All lines from the one containing "امروز جمعه 16 مرداد 1405" through the last line below must be duplicated exactly, with nothing outside that span.

----------

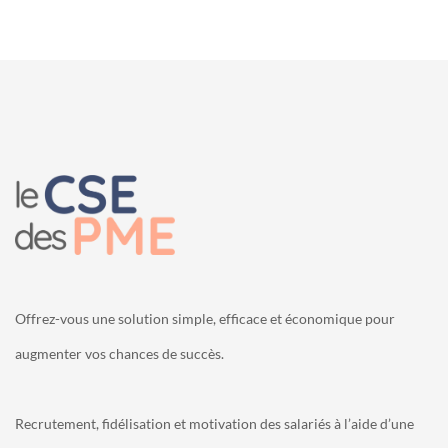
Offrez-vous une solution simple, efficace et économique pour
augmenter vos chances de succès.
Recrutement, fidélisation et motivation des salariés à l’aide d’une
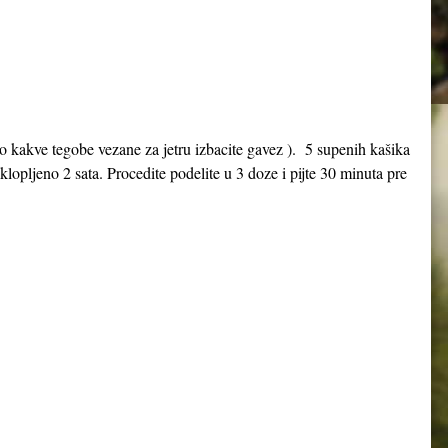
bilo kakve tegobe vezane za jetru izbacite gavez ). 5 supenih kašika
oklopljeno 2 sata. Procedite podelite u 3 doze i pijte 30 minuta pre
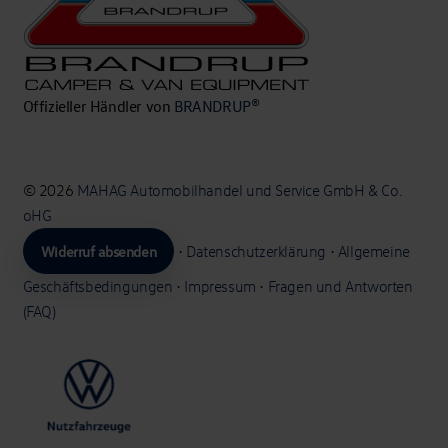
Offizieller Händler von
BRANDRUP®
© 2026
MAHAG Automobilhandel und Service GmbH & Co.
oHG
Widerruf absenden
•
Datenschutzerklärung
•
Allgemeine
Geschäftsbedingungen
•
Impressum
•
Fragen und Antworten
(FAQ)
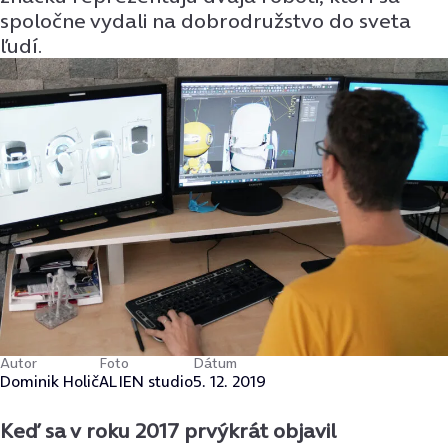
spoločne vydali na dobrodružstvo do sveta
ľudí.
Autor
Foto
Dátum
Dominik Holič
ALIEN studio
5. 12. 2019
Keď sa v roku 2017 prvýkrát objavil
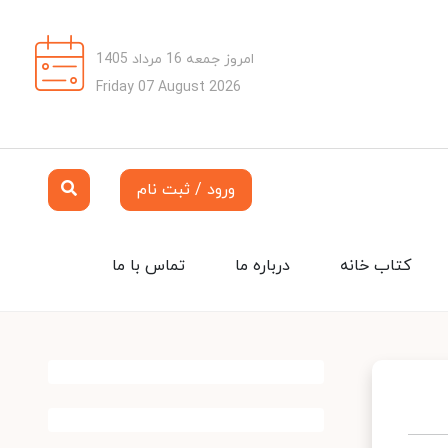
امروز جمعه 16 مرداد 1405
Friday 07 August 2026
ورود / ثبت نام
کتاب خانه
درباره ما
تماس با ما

----------

**SOLUTION**
امروز جمعه 16 مرداد 1405
Friday 07 August 2026
ورود / ثبت نام
کتاب خانه
درباره ما
تماس با ما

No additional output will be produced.